The audio was created with various analog synthesizers configured to produce oscillating sequences and were not modified or altered during recording.
Both video and audio were created at The School Of The Art Institute Of Chicago and are examples of self-generating systems. This work explores the nature of the media and allows me to become audience to my own work.
New digitally remastered audio.
A bit of history:
I began experimenting with video feedback in high school using black and white 1/2-inch reel-to-reel equipment in 1973, then began creating serious art works in college.
By 1979 I had configured a way to apply Eno's audio loop system, diagrammed on the back cover of the album "Discreet Music" (1975), to video which was much more difficult, because video requires a sync signal to mix images. (See my video art page at http://siys1.fortunecity.com/videoart.html for more information.)
These works consisted of performance art pieces where the camera was always outside the frame of the monitor and video art works where the camera was inside the frame of the monitor.
1979 was also the year I made the transition from black and white to color video feedback.
By graduate school I was incorporating the Sandin Image Processor to colorize and affect the video and mirrors to create kaleidoscopic imagery.
Synoid is the results of countless hours of perfecting the purest form of color video feedback with just camera and monitor to create flawless organic oscillating forms.
Soon, video technology began to evolve and when CCD cameras began replacing tube cameras, the feedback effects weren't as good.
I love the evolution of technology and the digital age, but there are certain aspects of video (and synthesizers) that was never the same after digital replaced analog.
At the ACM Siggraph 1983 Conference where I was a part of the tech crew.
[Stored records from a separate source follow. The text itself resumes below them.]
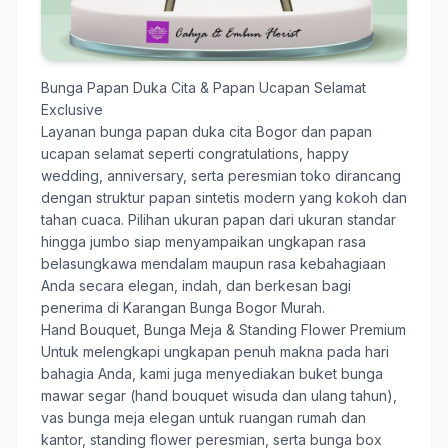
Bunga Papan Duka Cita & Papan Ucapan Selamat
Exclusive
Layanan
bunga papan duka cita Bogor
dan papan
ucapan selamat seperti congratulations, happy
wedding, anniversary, serta peresmian toko dirancang
dengan struktur papan sintetis modern yang kokoh dan
tahan cuaca. Pilihan ukuran papan dari ukuran standar
hingga jumbo siap menyampaikan ungkapan rasa
belasungkawa mendalam maupun rasa kebahagiaan
Anda secara elegan, indah, dan berkesan bagi
penerima di Karangan Bunga Bogor Murah.
Hand Bouquet, Bunga Meja & Standing Flower Premium
Untuk melengkapi ungkapan penuh makna pada hari
bahagia Anda, kami juga menyediakan buket bunga
mawar segar (hand bouquet wisuda dan ulang tahun),
vas bunga meja elegan untuk ruangan rumah dan
kantor, standing flower peresmian, serta bunga box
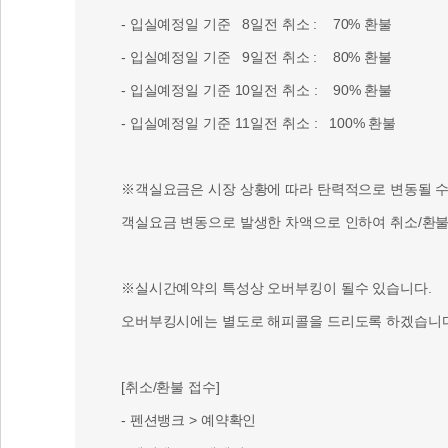
- 입실예정일 기준 8일전 취소 : 70% 환불
- 입실예정일 기준 9일전 취소 : 80% 환불
- 입실예정일 기준 10일전 취소 : 90% 환불
- 입실예정일 기준 11일전 취소 : 100% 환불
※객실요금은 시장 상황에 따라 탄력적으로 변동될 수 
객실요금 변동으로 발생한 차액으로 인하여 취소/환불 
※실시간예약의 특성상 오버부킹이 될수 있습니다.
오버부킹시에는 별도로 해피콜을 드리도록 하겠습니다
[취소/환불 접수]
- 펜션뱅크 > 예약확인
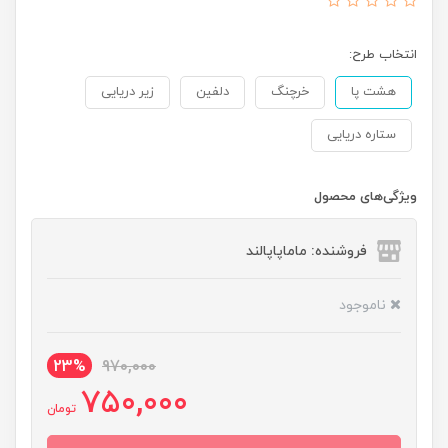
انتخاب طرح:
هشت پا
خرچنگ
دلفین
زیر دریایی
ستاره دریایی
ویژگی‌های محصول
فروشنده: ماماپاپالند
ناموجود
23%
970,000
750,000
تومان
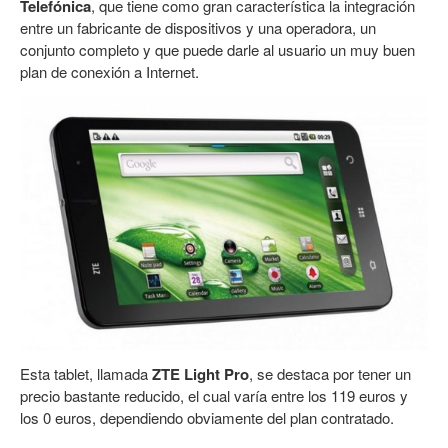
Telefónica
, que tiene como gran característica la integración
entre un fabricante de dispositivos y una operadora, un
conjunto completo y que puede darle al usuario un muy buen
plan de conexión a Internet.
Esta tablet, llamada
ZTE Light Pro
, se destaca por tener un
precio bastante reducido, el cual varía entre los 119 euros y
los 0 euros, dependiendo obviamente del plan contratado.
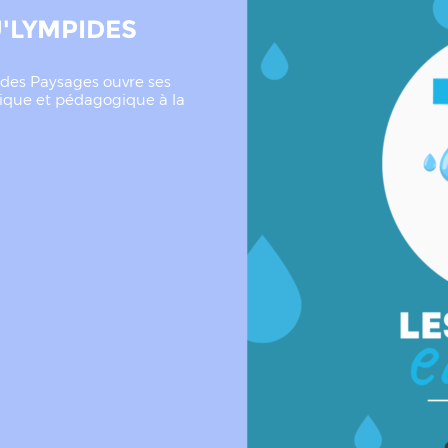
U'LYMPIDES
t des Paysages ouvre ses
dique et pédagogique à la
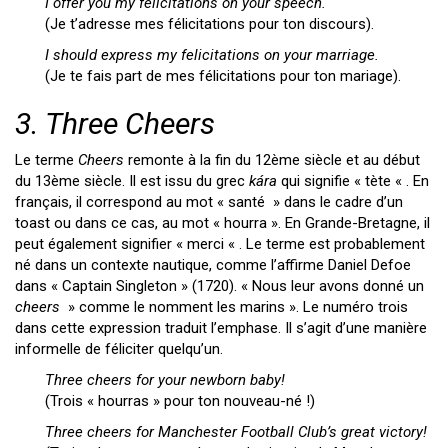
I offer you my felicitations on your speech.
(Je t’adresse mes félicitations pour ton discours).
I should express my felicitations on your marriage.
(Je te fais part de mes félicitations pour ton mariage).
3. Three Cheers
Le terme
Cheers
remonte à la fin du 12ème siècle et au début
du 13ème siècle. Il est issu du grec
kára
qui signifie « tète « . En
français, il correspond au mot « santé » dans le cadre d’un
toast ou dans ce cas, au mot « hourra ». En Grande-Bretagne, il
peut également signifier « merci « . Le terme est probablement
né dans un contexte nautique, comme l’affirme Daniel Defoe
dans « Captain Singleton » (1720). « Nous leur avons donné un
cheers
» comme le nomment les marins ». Le numéro trois
dans cette expression traduit l’emphase. Il s’agit d’une manière
informelle de féliciter quelqu’un.
Three cheers for your newborn baby!
(Trois « hourras » pour ton nouveau-né !)
Three cheers for Manchester Football Club’s great victory!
I was showing the work Synoid when several pioneers of video synthesis and computer art, insisted Synoid was generated with a computer because there was no way to get images of that caliber with straight video feedback. I don't know if I ever convinced them I was telling the truth!
Honestly, this was done so long ago I am unable to state what the actual model of the camera was and can only conclusively state it was a Sony. It there are online listings of Sony video cameras from around 1981-1983 you would be in the ballpark.